One aspect to a healthier lifestyle is walking and it is no secret that Chris Tritabaugh, golf course superintendent of Hazeltine National Golf Club in Chaska, Minnesota, has forgone his personal utility vehicle and walks the golf course daily. In fact, he recently shared with me how Nelson Caron, director of golf course operations at Seminole Golf Club in Juno Beach, Florida, had thanked him for the inspiration. Nelson now spends more time afoot.

When Lee Strutt, Master Greenkeeper, visited the United States in mid-November, his goal was to tour some of the best golf courses on the East Coast and study their architecture along with their presentation and agronomic operations. He accomplished this by meeting with the superintendents, walking the golf course and having a chat.

I was fortunate to meet up with my friend in December when he finally made his way from Boston down to the Sandhills of North Carolina and we toured Tobacco Road Golf Club and Pinehurst No. 2 together. What a treat it was to spend the day walking all 18 holes of Tobacco Road with golf course superintendent Morgan Stephenson. Morgan has worked there since the early days of the course’s construction and its opening in 1998. He shared with us details of the course’s history and evolution of this popular yet polarizing design in the golf course architecture world.

The next day, we walked the venerable Donald Ross-designed Pinehurst No. 2 with course superintendent John Jeffreys.

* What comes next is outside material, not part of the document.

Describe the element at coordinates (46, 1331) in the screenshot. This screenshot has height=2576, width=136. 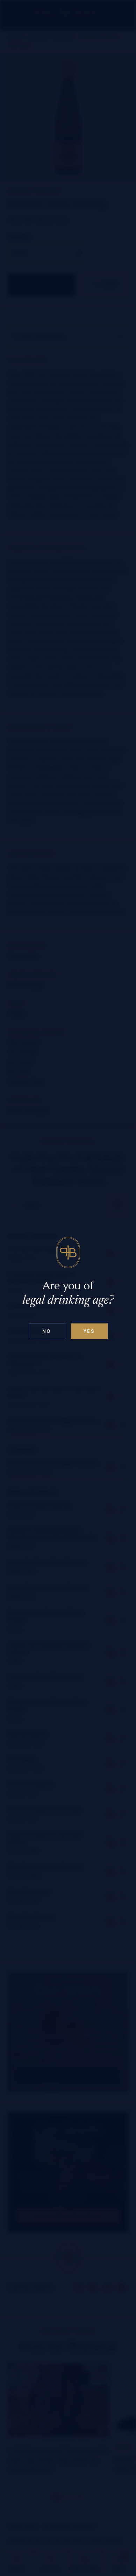
I see `No [Confirm age above 18]` at that location.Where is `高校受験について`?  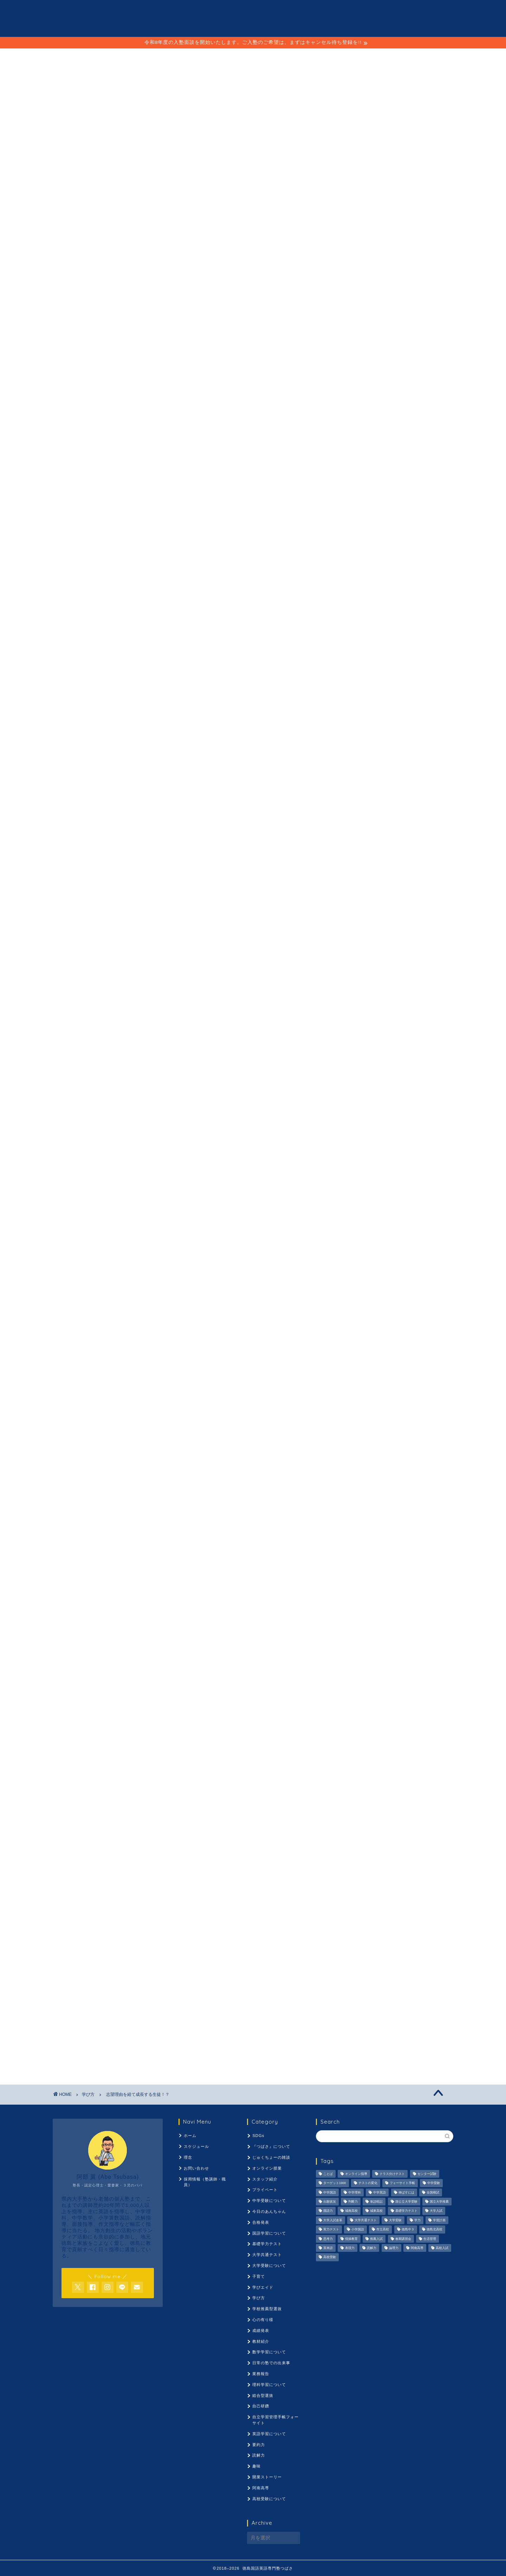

Talk about a history lesson as John showed us some old routings, lost holes and discussed the challenges of maintaining sandy waste areas opposed to traditional rough. Both visits were inspirational and made me think: Why don’t we as American golf course superintendents do this more often?

Course walks are a way of earning education credits in BIGGA’s Continuing Professional Development scheme. I am sure if you polled Morgan and John, they would tell you they got as much, if not more, out of our visits than their guests. Those two days really were two I will never forget.

A few days after Lee returned home to the United Kingdom, Mitchell Driver, a peer from Sydney, Australia, posed a question on social media asking: “It would be amazing if golf courses did history/architecture course walks. … Imagine Royal Melbourne doing a two-hour course tour in the late afternoon in summer … Other historical sites around the world do tours. No reason why golf courses can’t.”

On the same day Mitchell posed this question, I had spent the morning walking Carolina Golf Club with two members, answering their questions about the course, conditioning, presentation and, most prevalently, the architectural evolution as it applied to our renovations and restoration over a decade ago. OK, I confess my walk with my members did involve golf clubs and all previously referenced walks did not. But I could easily see myself offering an opportunity to walk the course and discuss the strategy behind certain features, the maintenance and, more important, the evolution.

Time has its way with golf. No matter how carefully we maintain our courses, Mother Nature will always win out. Grasses not originally planted invade our greens, fairways, tees and native areas. Bunkers erode, change their shape, and sand becomes contaminated with stones, leaves and dust. Mowing patterns migrate, cart paths crack, trees grow and die. A course walk would be a fantastic opportunity to educate members, guests and patrons about these very things, share ideas with peers, and all the while burn a few extra calories and breathe some fresh air.